I struggle trying to define exactly what it is that I see in Nadeau, being neither a choreographer nor a dancer myself. She's always precise, yet gentle in that precision. More than that, she innately understands the "feel" of the beat. Nadeau just "knows" where to place things in time, but that's not the whole picture. She has amazing quickness, yet in a fraction of the moment can morph from quick and precise to elongated and elegant -- almost as if she changes body type at the precise moment needed by the work at hand. Add to these traits a staggering amount of artistry -- bottom line: I could watch this woman dance until the sun burnt out and the universe collapsed.

"Carmina Burana"

"Carmina Burana" poses an interesting quandary for a "reviewer." Does one look at the piece as a whole "experience," or does one look at it strictly as a ballet? The addition of a massive choir and a fantastic set gives "Carmina Burana" more of a "show" feeling than strictly a ballet at times, so I think it has to be evaluated through both views.

From an "experience" viewpoint, "Carmina Burana" is a sure-fire audience pleasing showstopper. Almost constant frenetic movement, layer after layer of dancers on stage, the huge "wheel of fortune," the choir, the vocal soloists wandering on stage, and the massive orchestral arrangements all make this a spectacle that needs to be seen, felt, and heard in real life. From this viewpoint, I think "Carmina Burana" succeeds. The audience gasped when the curtain was raised, and the movement kept the audience's attention until the very end, bringing a rousing standing ovation from the house.

From a "ballet" viewpoint, I found the opening series very modern-like -- something I've not really seen in my admittedly limited viewing of Kent's choreography, and I enjoyed the first movement quite a bit. The men were showcased here, and once again the depth of PNB's dancers was a strength. Of the ladies (as seemingly always happens when I see PNB dance), a corps member I really haven't "noticed" before comes out, and in this case it was Lesley Rausch who fit well with the excellent Mara Vinson and Melanie Skinner.

The "Primo Vere" section was an area where I was of two minds. First, Noelani Pantastico was featured with Jeff Stanton. Pantastico is to me one of the future stars of PNB, already clearly on her way as a brilliant, expressive, joyous dancer. The problem though, was I thought this whole section didn't stand out so strongly in terms of choreography as compared to other sections, and maybe went on a little too long for my taste. However, things heated up next when Ariana Lallone strutted onto the stage in the "In Taberna" section.

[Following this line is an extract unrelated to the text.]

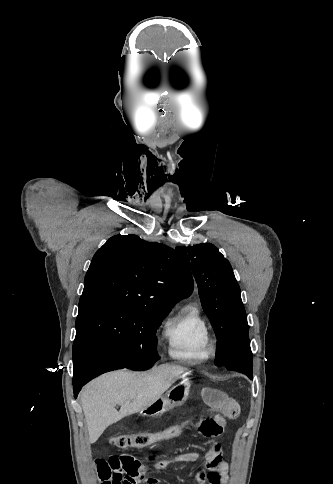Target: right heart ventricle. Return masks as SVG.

For me, the strongest parts of "Carmina" were the last two movements -- first the wonderful and often extended pas with Patricia Barker and Olivier Wevers. My favorite moments were the "quieter" moments, especially when the wonderful soprano soloist sang. Barker's gorgeous upper body phrasing showed her immense talents: I just sat and stared. I also enjoyed the ending when the entire cast is brought upon the stageÖI still canít fathom how Kent got everyone to look so good together. Choreographing that many people must be difficult, but it worked and brought the piece to a nice finish.

I wish I could name some of the standouts in the corps here, because there were at least four or five that caught my eye, but I'd have to see this piece a lot more (as well as the company as a whole a lot more) in order to do so. But as mentioned, Barker, Pantastico, Lallone, and those fantastically talented men all shined.